Don’t get me wrong, I did rather suspect that I would like the film based on what little I know of James Bowen’s story, however I was not expecting the film to really hit me right in the feels as much as it did. It was a truly emotional experience for me and from what I could see, everyone else in the cinema too – there was nary a dry eye in the house towards the film’s end. Director Roger Spottiswoode did a tremendous job with this film.
The story is a simple one but often those are the best kind. It is the story of James, a homeless busker, who is adopted by the eponymous street cat Bob. Bob is a lifesaver for James (literally) and helps him through his drug addiction and recovery, given him a reason to get through each day. It really paints a true picture of what it is like to be living homeless on the streets of London, scavenging bins for food and being practically invisible to passers-by.

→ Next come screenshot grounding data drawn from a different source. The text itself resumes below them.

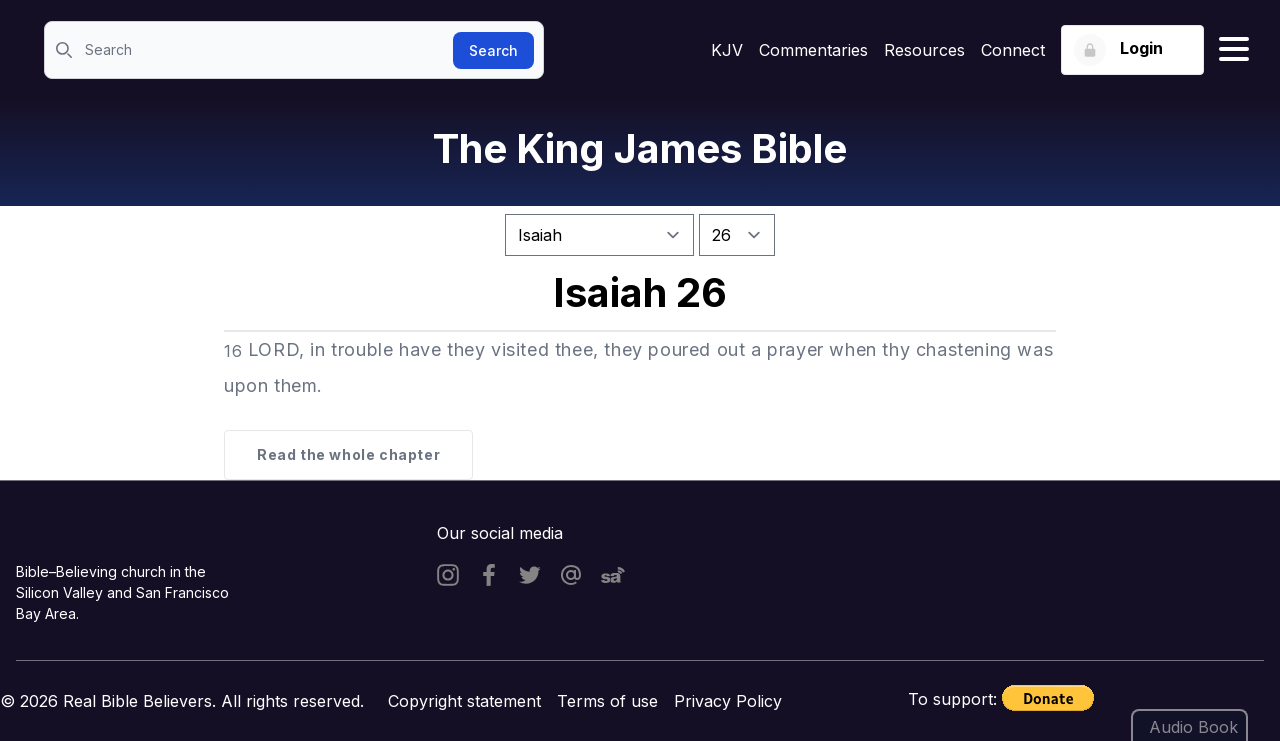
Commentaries (813, 50)
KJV (727, 50)
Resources (924, 50)
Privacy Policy (728, 701)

The performances in this film are spot-on. Luke Treadaway plays James with such a soulful presence. He was able to emote a lot of his character’s pain with just his eyes, his beat-down posture and shakiness showing just how on the brink of destruction he was before Bob came into his life.

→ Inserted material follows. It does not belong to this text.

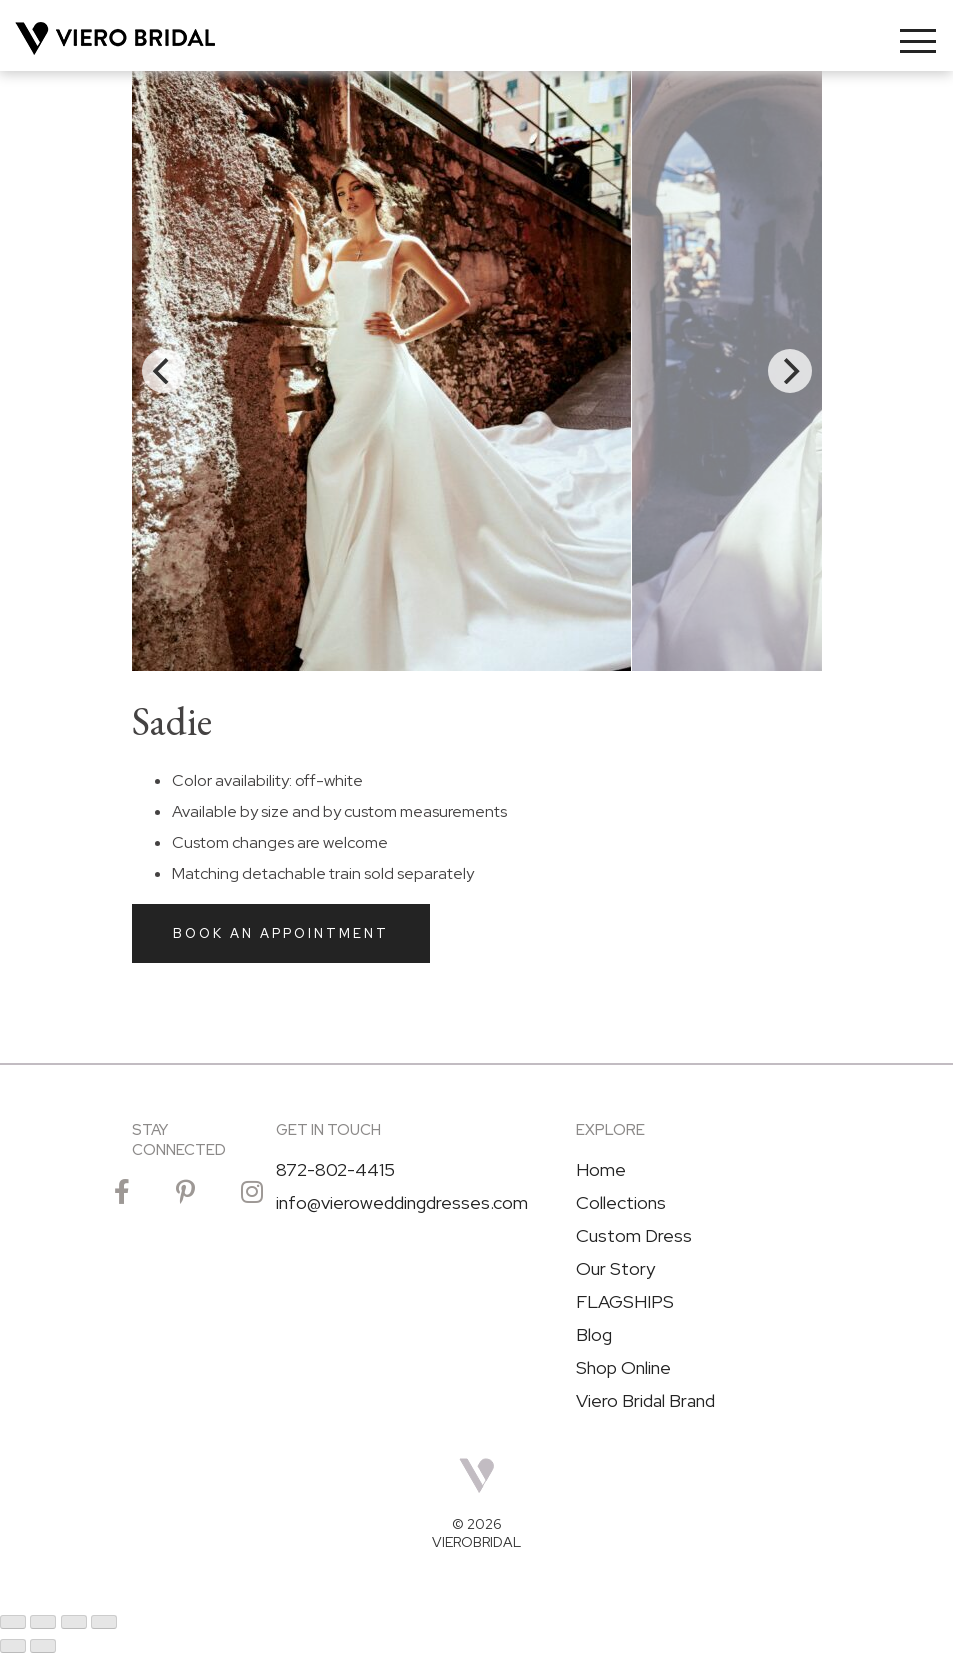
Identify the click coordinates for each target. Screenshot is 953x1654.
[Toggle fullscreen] (43, 1622)
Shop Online (623, 1368)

Ruta Gedmintas also shone as the off-beat neighbour who maybe becomes something more. This character could have come across as a manic pixie dream girl (which is a trope I cannot stand) but Gedmintas was able to deftly side-step this and give her character substance and personality without overplaying her quirks.
I also enjoyed seeing Joanne Froggatt in a small but important supporting part and Anthony (Stewart) Head playing James’ estranged father (hello there Giles!) gave a lot of pathos to what could have been a thankless role.
However, the star of the show is, of course, Bob himself. What a delightful moggy he was too. I couldn’t help but smile every time Bob was on the screen (I am a cat person so can always be counted on to be entertained by feline hijinks). The mere presence of Bob ensured that the film never became too maudlin or melodramatic.
Overall, I was impressed by this film and will definitely be looking forward to watching it again when it comes out on DVD. Such a moving film and the fact that it is a true story just makes it that much more special in my eyes. A solid 5/5 paws!!